Search code examples
c++assemblyinline

Inline c++ method in assembly


Lets have a small class called myClass. I was interested how does look the difference in .asm when method is inlined or not. I made two programs, with and without inline keyword in cpp file, but the .asm output was the same. I know that the inline is just a hint for compiler, and with the high probability I was a victim of an optimization, but is it possible to see the difference on a small cpp example of inlined and not inlined method in asm?

h:

#ifndef CLASS_H
#define CLASS_H

class myClass{
private:
  int a;
public:
  int getA() const;
};

#endif

cpp:

#include <class.h>
inline int myCLass::getA() const{
  return a;
};

main:

#include "class.h"

int main(){
    myClass a;
    a.getA();
    return 0;
}

gcc:

gcc -S -O0 main.cpp

asm output in both cases:

    .section    __TEXT,__text,regular,pure_instructions
    .build_version macos, 10, 14
    .globl  _main                   ## -- Begin function main
    .p2align    4, 0x90
_main:                                  ## @main
    .cfi_startproc
## %bb.0:
    pushq   %rbp
    .cfi_def_cfa_offset 16
    .cfi_offset %rbp, -16
    movq    %rsp, %rbp
    .cfi_def_cfa_register %rbp
    subq    $16, %rsp
    leaq    -8(%rbp), %rdi
    movl    $0, -4(%rbp)
    callq   __ZNK7myClass4getAEv
    xorl    %ecx, %ecx
    movl    %eax, -12(%rbp)         ## 4-byte Spill
    movl    %ecx, %eax
    addq    $16, %rsp
    popq    %rbp
    retq
    .cfi_endproc
                                        ## -- End function

.subsections_via_symbols

Solution

  • gcc -O0 doesn't enable -finline-functions, so even if the functions were in the same file it wouldn't try. See also Why is this C++ wrapper class not being inlined away?. (Don't bother trying to use __attribute__((always_inline)): you'll get inlining, things won't optimize away.
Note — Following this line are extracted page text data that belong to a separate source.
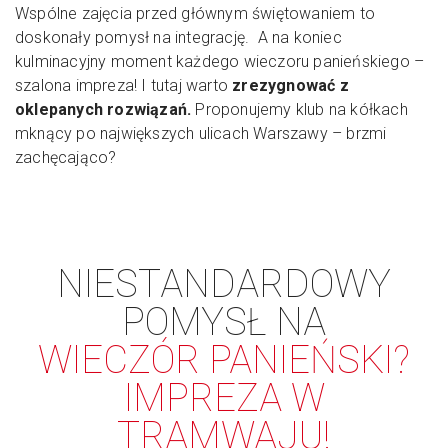
Wspólne zajęcia przed głównym świętowaniem to
doskonały pomysł na integrację. A na koniec
kulminacyjny moment każdego wieczoru panieńskiego –
szalona impreza! I tutaj warto
zrezygnować z
oklepanych rozwiązań.
Proponujemy klub na kółkach
mknący po największych ulicach Warszawy – brzmi
zachęcająco?
NIESTANDARDOWY
POMYSŁ NA
WIECZÓR PANIEŃSKI?
IMPREZA W
TRAMWAJU!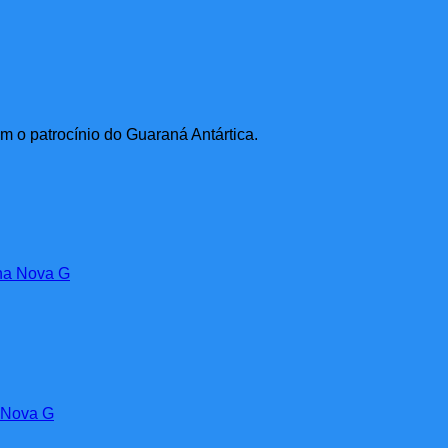
 o patrocínio do Guaraná Antártica.
a Nova G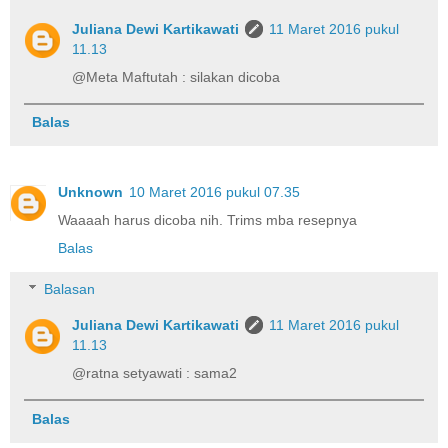
Juliana Dewi Kartikawati
11 Maret 2016 pukul
11.13
@Meta Maftutah : silakan dicoba
Balas
Unknown
10 Maret 2016 pukul 07.35
Waaaah harus dicoba nih. Trims mba resepnya
Balas
Balasan
Juliana Dewi Kartikawati
11 Maret 2016 pukul
11.13
@ratna setyawati : sama2
Balas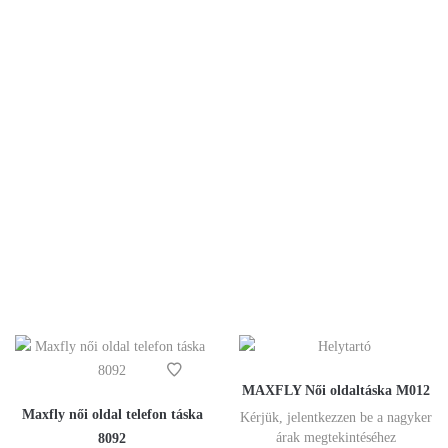
MAXFLY Női oldaltáska M012
Maxfly női oldal telefon táska
Kérjük, jelentkezzen be a nagyker
árak megtekintéséhez
8092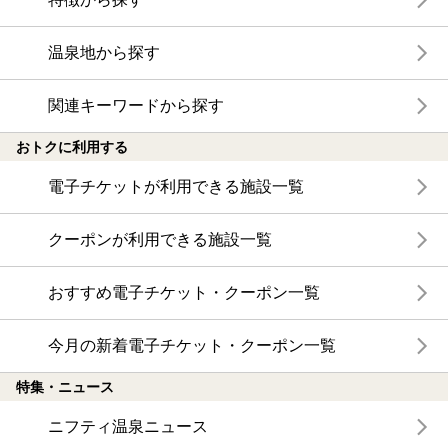
温泉地から探す
関連キーワードから探す
おトクに利用する
電子チケットが利用できる施設一覧
クーポンが利用できる施設一覧
おすすめ電子チケット・クーポン一覧
今月の新着電子チケット・クーポン一覧
特集・ニュース
ニフティ温泉ニュース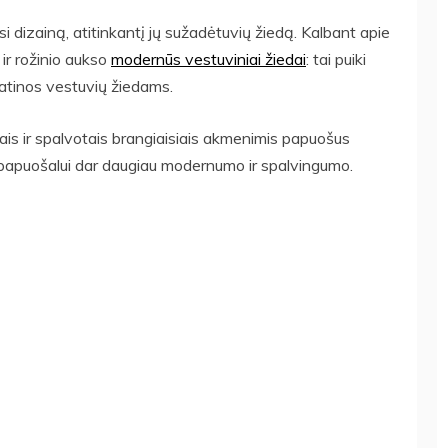
i dizainą, atitinkantį jų sužadėtuvių žiedą. Kalbant apie
 ir rožinio aukso
modernūs vestuviniai žiedai
: tai puiki
latinos vestuvių žiedams.
ais ir spalvotais brangiaisiais akmenimis papuošus
 papuošalui dar daugiau modernumo ir spalvingumo.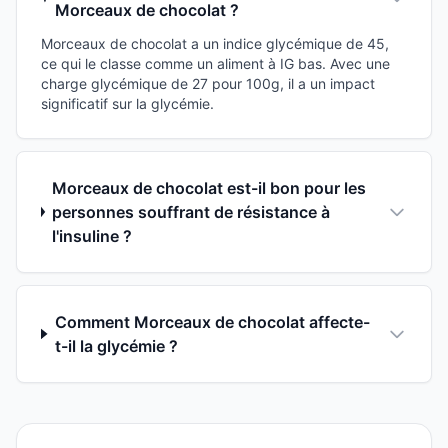
Morceaux de chocolat ?
Morceaux de chocolat a un indice glycémique de 45,
ce qui le classe comme un aliment à IG bas. Avec une
charge glycémique de 27 pour 100g, il a un impact
significatif sur la glycémie.
Morceaux de chocolat est-il bon pour les
personnes souffrant de résistance à
l'insuline ?
Comment Morceaux de chocolat affecte-
t-il la glycémie ?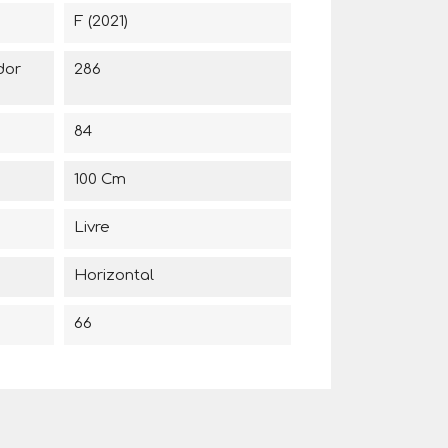
F (2021)
dor
286
84
100 Cm
Livre
Horizontal
66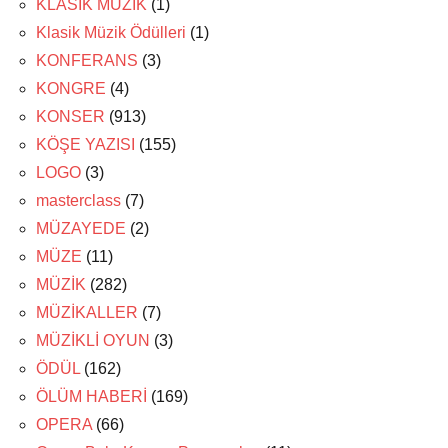
KLASİK MÜZİK
(1)
Klasik Müzik Ödülleri
(1)
KONFERANS
(3)
KONGRE
(4)
KONSER
(913)
KÖŞE YAZISI
(155)
LOGO
(3)
masterclass
(7)
MÜZAYEDE
(2)
MÜZE
(11)
MÜZİK
(282)
MÜZİKALLER
(7)
MÜZİKLİ OYUN
(3)
ÖDÜL
(162)
ÖLÜM HABERİ
(169)
OPERA
(66)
    You could get things inlined with gcc -O3 -fwhole-program *.cpp to enable inlining across source files. (Regardless of whether they were declared inline or not, it's just up to the compiler to decide what's best).

    The main point of inline is to let the compiler know that it doesn't need to emit a stand-alone definition of a function if it does choose to inline it into all callers. (Because a definition, not just a declaration, of this function will appear in all translation units that use it. So if some other file decides not to inline it, a definition can be emitted there.)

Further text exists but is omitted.